With this considerably reduced number of threat alerts being triggered in Elastic, our customers were able to identify and focus on alerts that represented actual threats. Their teams were able to operate more efficiently and productively.
reduction of alerts triggered in Elastic Security
As our SOAR solution was able to ingest the smaller, post-tuning quantity of alerts, we were also able to integrate our full SOAR capabilities into the security service we provide for these customers. SOAR metrics are now giving them better visibility of their threat landscape.
With cybersecurity operations running more efficiently and effectively, and with SOAR capabilities now harnessed, we’re delivering a better managed security service to protect our customers’ data, assets, people, and reputations.
Weekly Audits Keep Cyber Threat Detection Rules in Tune
A long-term benefit of our rule-tuning work is that we’ve established new practices for security information and event management (SIEM) analytics, so that we can perpetually maintain high-performing detection rules and manageable alert volumes.

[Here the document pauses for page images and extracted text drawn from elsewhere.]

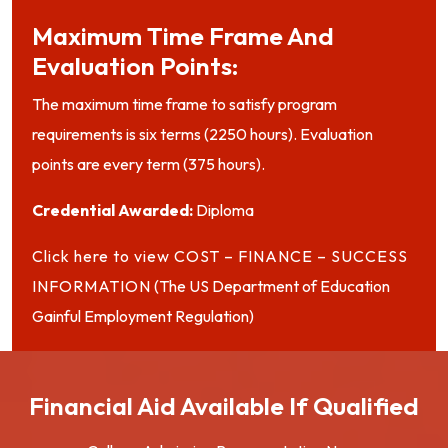
Maximum Time Frame And
Evaluation Points:
The maximum time frame to satisfy program
requirements is six terms (2250 hours). Evaluation
points are every term (375 hours).
Credential Awarded:
Diploma
Click here to view COST – FINANCE – SUCCESS
INFORMATION
(The US Department of Education
Gainful Employment Regulation)
Financial Aid Available If Qualified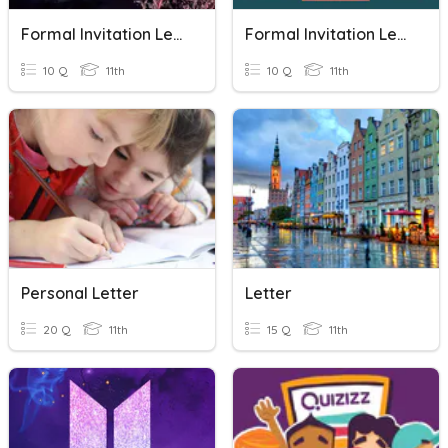
Formal Invitation Letter
Formal Invitation Letter
10 Q
11th
10 Q
11th
Personal Letter
Letter
20 Q
11th
15 Q
11th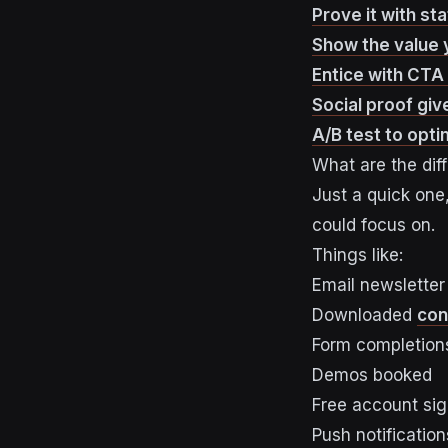
Prove it with st
Show the value 
Entice with CTA 
Social proof give
A/B test to opti
What are the dif
Just a quick one
could focus on.
Things like:
Email newsletter
Downloaded
con
Form completion
Demos booked
Free account si
Push notification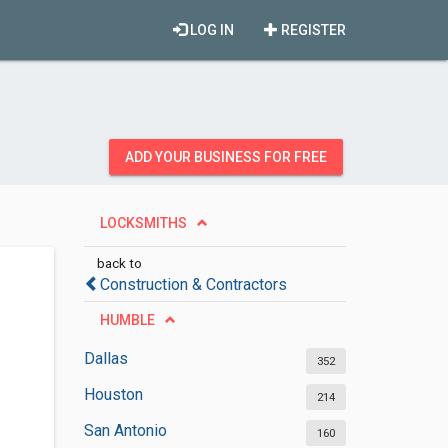
LOG IN
REGISTER
ADD YOUR BUSINESS FOR FREE
LOCKSMITHS
back to
Construction & Contractors
HUMBLE
Dallas
352
Houston
214
San Antonio
160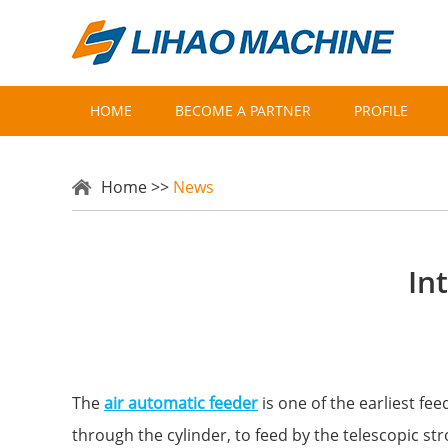
HOME
BECOME A PARTNER
PROFILE
Home
>>
News
In
The
air automatic feeder
is one of the earliest fe
through the cylinder, to feed by the telescopic str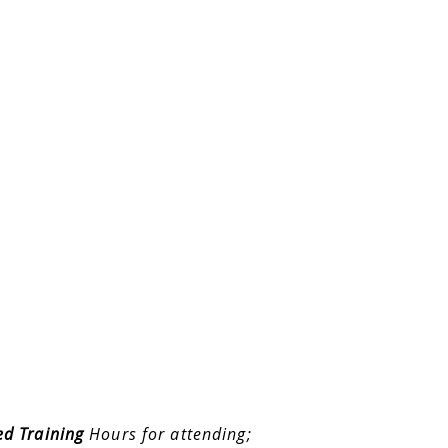
ed Training
Hours for attending;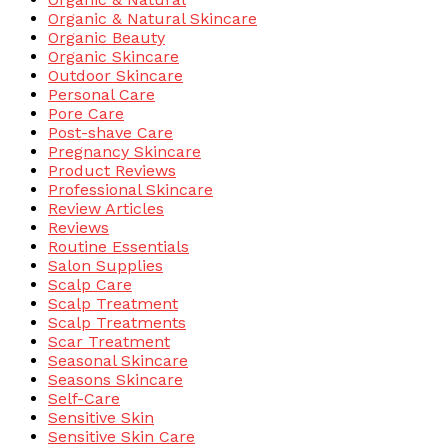
Organic & Natural Skincare
Organic Beauty
Organic Skincare
Outdoor Skincare
Personal Care
Pore Care
Post-shave Care
Pregnancy Skincare
Product Reviews
Professional Skincare
Review Articles
Reviews
Routine Essentials
Salon Supplies
Scalp Care
Scalp Treatment
Scalp Treatments
Scar Treatment
Seasonal Skincare
Seasons Skincare
Self-Care
Sensitive Skin
Sensitive Skin Care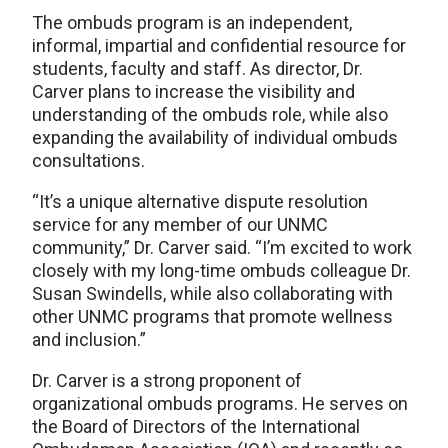
The ombuds program is an independent,
informal, impartial and confidential resource for
students, faculty and staff. As director, Dr.
Carver plans to increase the visibility and
understanding of the ombuds role, while also
expanding the availability of individual ombuds
consultations.
“It’s a unique alternative dispute resolution
service for any member of our UNMC
community,” Dr. Carver said. “I’m excited to work
closely with my long-time ombuds colleague Dr.
Susan Swindells, while also collaborating with
other UNMC programs that promote wellness
and inclusion.”
Dr. Carver is a strong proponent of
organizational ombuds programs. He serves on
the Board of Directors of the International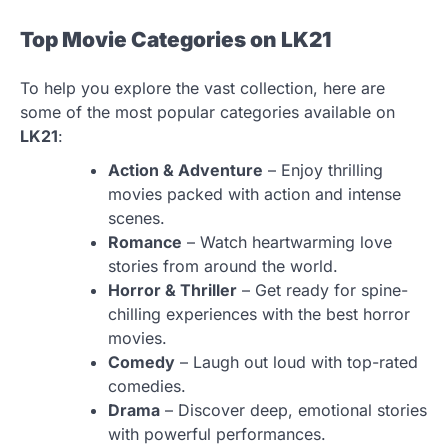
Top Movie Categories on LK21
To help you explore the vast collection, here are
some of the most popular categories available on
LK21
:
Action & Adventure
– Enjoy thrilling
movies packed with action and intense
scenes.
Romance
– Watch heartwarming love
stories from around the world.
Horror & Thriller
– Get ready for spine-
chilling experiences with the best horror
movies.
Comedy
– Laugh out loud with top-rated
comedies.
Drama
– Discover deep, emotional stories
with powerful performances.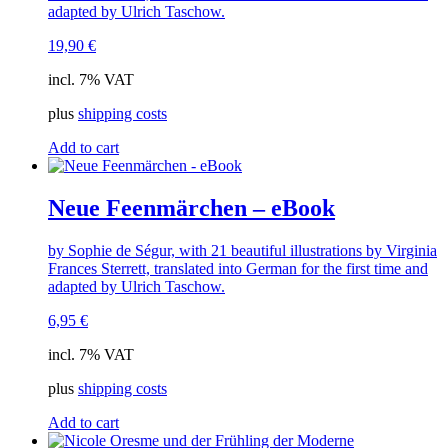
adapted by Ulrich Taschow.
19,90
€
incl. 7% VAT
plus
shipping costs
Add to cart
Neue Feenmärchen – eBook
by Sophie de Ségur, with 21 beautiful illustrations by Virginia
Frances Sterrett, translated into German for the first time and
adapted by Ulrich Taschow.
6,95
€
incl. 7% VAT
plus
shipping costs
Add to cart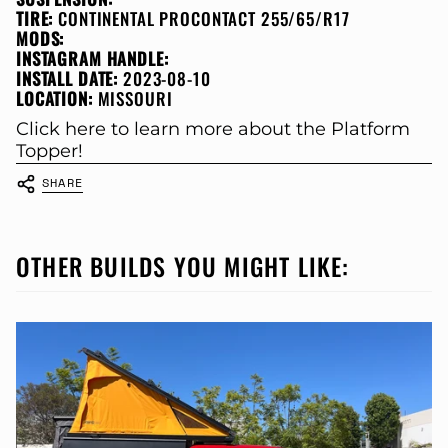
TIRE:
CONTINENTAL PROCONTACT 255/65/R17
MODS:
INSTAGRAM HANDLE:
INSTALL DATE:
2023-08-10
LOCATION:
MISSOURI
Click here to learn more about the Platform
Topper!
SHARE
OTHER BUILDS YOU MIGHT LIKE: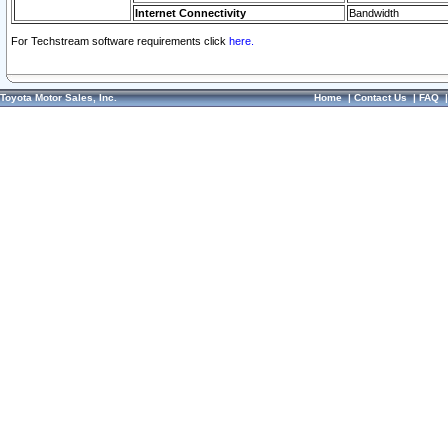
Internet Connectivity
Bandwidth
For Techstream software requirements click
here.
Toyota Motor Sales, Inc.
Home
|
Contact Us
|
FAQ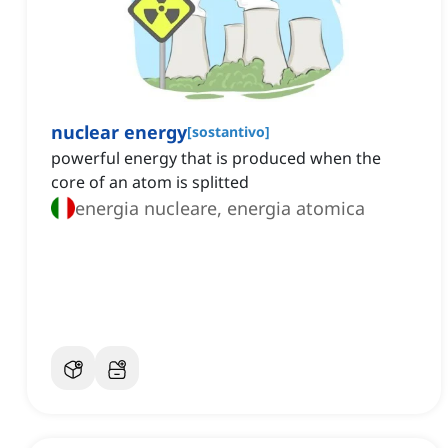
nuclear energy
[
sostantivo
]
powerful energy that is produced when the
core of an atom is splitted
energia nucleare, energia atomica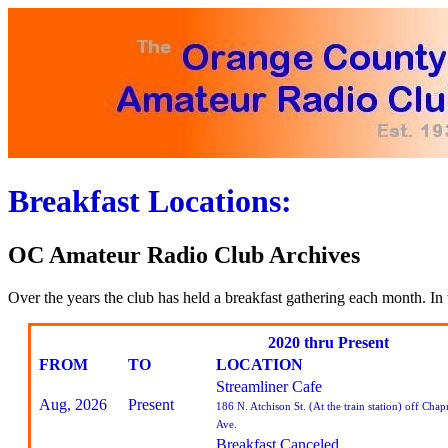
Breakfast Locations:
OC Amateur Radio Club Archives
Over the years the club has held a breakfast gathering each month. In 
2020 thru Present
FROM
TO
LOCATION
Streamliner Cafe
Aug, 2026
Present
186 N. Atchison St. (At the train station) off Cha
Ave.
Breakfast Canceled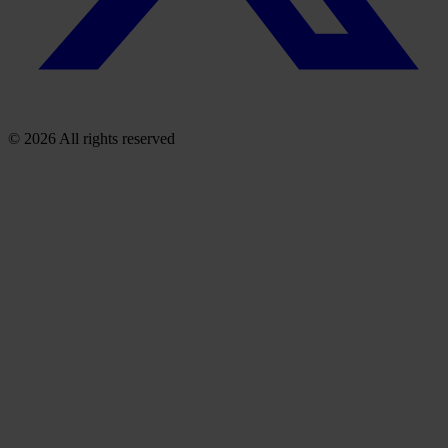
© 2026 All rights reserved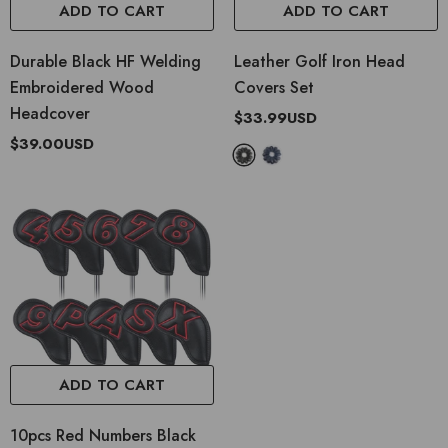
ADD TO CART
ADD TO CART
Durable Black HF Welding
Leather Golf Iron Head
Embroidered Wood
Covers Set
Headcover
$33.99USD
$39.00USD
ADD TO CART
10pcs Red Numbers Black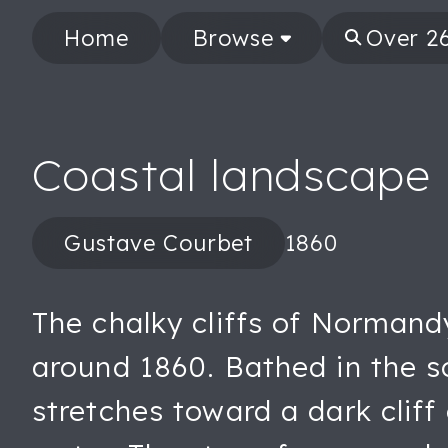
Home
Browse
Coastal landscape
Gustave Courbet
1860
The chalky cliffs of Normand
around 1860. Bathed in the so
stretches toward a dark cliff 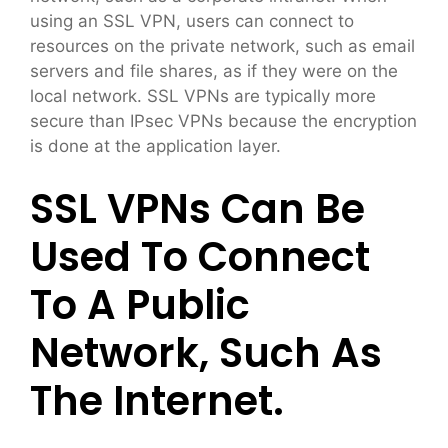
using an SSL VPN, users can connect to
resources on the private network, such as email
servers and file shares, as if they were on the
local network. SSL VPNs are typically more
secure than IPsec VPNs because the encryption
is done at the application layer.
SSL VPNs Can Be
Used To Connect
To A Public
Network, Such As
The Internet.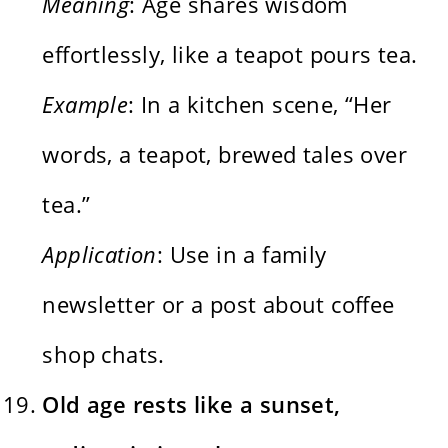
Meaning
: Age shares wisdom
effortlessly, like a teapot pours tea.
Example
: In a kitchen scene, “Her
words, a teapot, brewed tales over
tea.”
Application
: Use in a family
newsletter or a post about coffee
shop chats.
Old age rests like a sunset,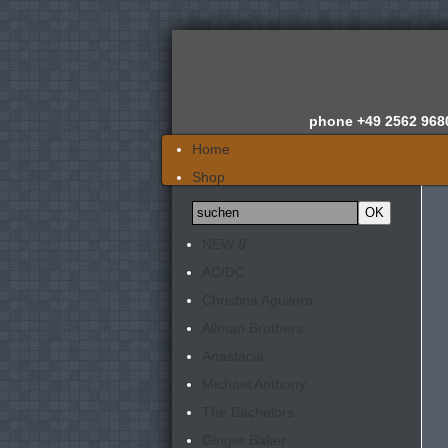
phone
+49 2562 968
Home
Shop
Wir über uns
News
NEW
8
Gutachten
AC/DC
Newsletter
Christina Aguilera
Kontakt
Allman Brothers
Anastacia
Michael Anthony
The Bachelors
Ginger Baker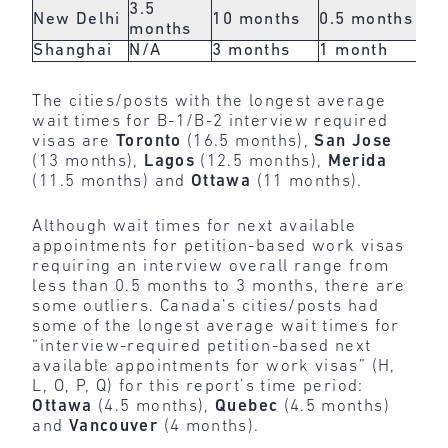
3.5
New Delhi
10 months
0.5 months
N/
months
Shanghai
N/A
3 months
1 month
3 
The cities/posts with the longest average
wait times for B-1/B-2 interview required
visas are
Toronto
(16.5 months),
San Jose
(13 months),
Lagos
(12.5 months),
Merida
(11.5 months) and
Ottawa
(11 months).
Although wait times for next available
appointments for petition-based work visas
requiring an interview overall range from
less than 0.5 months to 3 months, there are
some outliers. Canada’s cities/posts had
some of the longest average wait times for
“interview-required petition-based next
available appointments for work visas” (H,
L, O, P, Q) for this report’s time period:
Ottawa
(4.5 months),
Quebec
(4.5 months)
and
Vancouver
(4 months).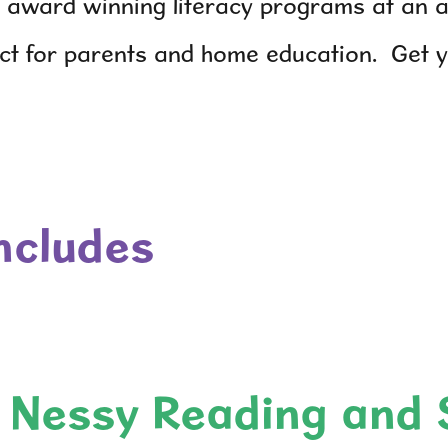
 award winning literacy programs at an af
ect for parents and home education. Get 
includes
Nessy Reading and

We now audit alert metrics and trends weekly and tune rules as the need arises. We’ve documented our three-step tuning process and established new standards and practices around threat detection rules. Across the team, this has yielded more sharing of knowledge, continuous problem solving, and the continuous improvement of our cybersecurity operations.
From Threat Intelligence, Our Detection Engineering Teams Gain an Edge
By leveraging threat intelligence, our security teams gain a strategic SIEM alarm-tuning advantage. We integrate threat intelligence into our tuning process to dynamically adjust security posture in response to emerging threats and vulnerabilities. This results in SIEM analytics that are adaptive to the threat landscape, enabling a proactive security posture informed by real-world threats.
“The efficiency gains generated by this project were so great that we’ve been able to shift our focus and devote more resources to more advanced work in SecOps.”
DAVE HOWARD
Cyber Threat Analysis Center Director, ECS
This technical case study is based on an ElasticON Global 2023 talk presented by ECS Cyber Threat Analysis Center Director Dave Howard and ECS Lead Cyber Threat Analyst Luke Gigiano in March of 2023.